═══ Material for this task ═══

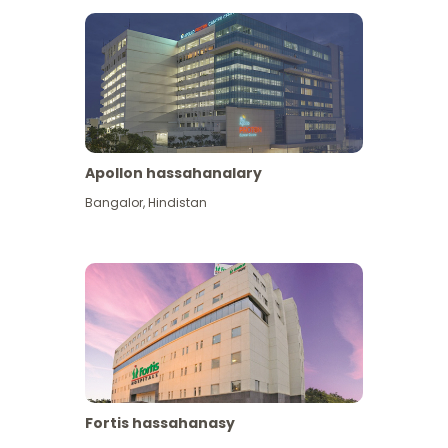
Apollon hassahanalary
Has giňişleýin gör
Bangalor
,
Hindistan
Fortis hassahanasy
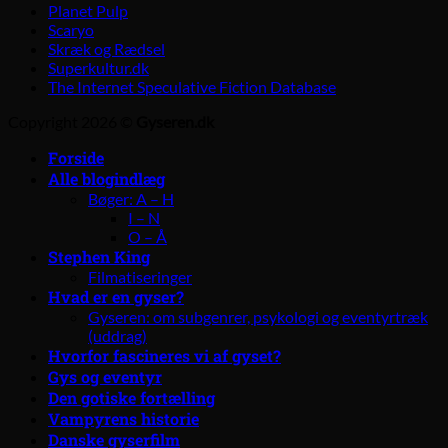
Planet Pulp
Scaryo
Skræk og Rædsel
Superkultur.dk
The Internet Speculative Fiction Database
Copyright 2026 ©
Gyseren.dk
Forside
Alle blogindlæg
Bøger: A – H
I – N
O – Å
Stephen King
Filmatiseringer
Hvad er en gyser?
Gyseren: om subgenrer, psykologi og eventyrtræk
(uddrag)
Hvorfor fascineres vi af gyset?
Gys og eventyr
Den gotiske fortælling
Vampyrens historie
Danske gyserfilm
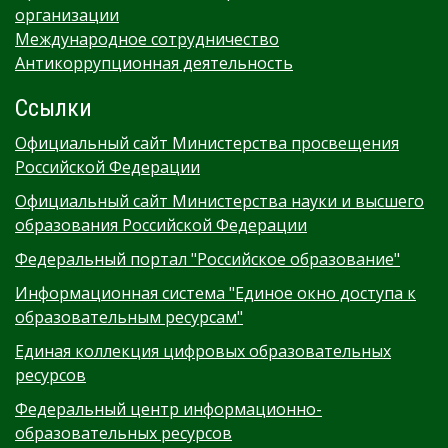
организации
Международное сотрудничество
Антикоррупционная деятельность
Ссылки
Официальный сайт Министерства просвещения
Российской Федерации
Официальный сайт Министерства науки и высшего
образования Российской Федерации
Федеральный портал "Российское образование"
Информационная система "Единое окно доступа к
образовательным ресурсам"
Единая коллекция цифровых образовательных
ресурсов
Федеральный центр информационно-
образовательных ресурсов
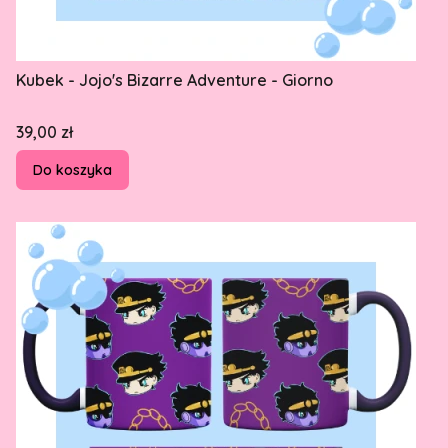
Kubek - Jojo's Bizarre Adventure - Giorno
Cena
39,00 zł
Do koszyka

═══

■ **What the task asks**: Bring together all lines of the entries above in which the string "Российской" occurs.

■ **Your solution**:
Российской Федерации
образования Российской Федерации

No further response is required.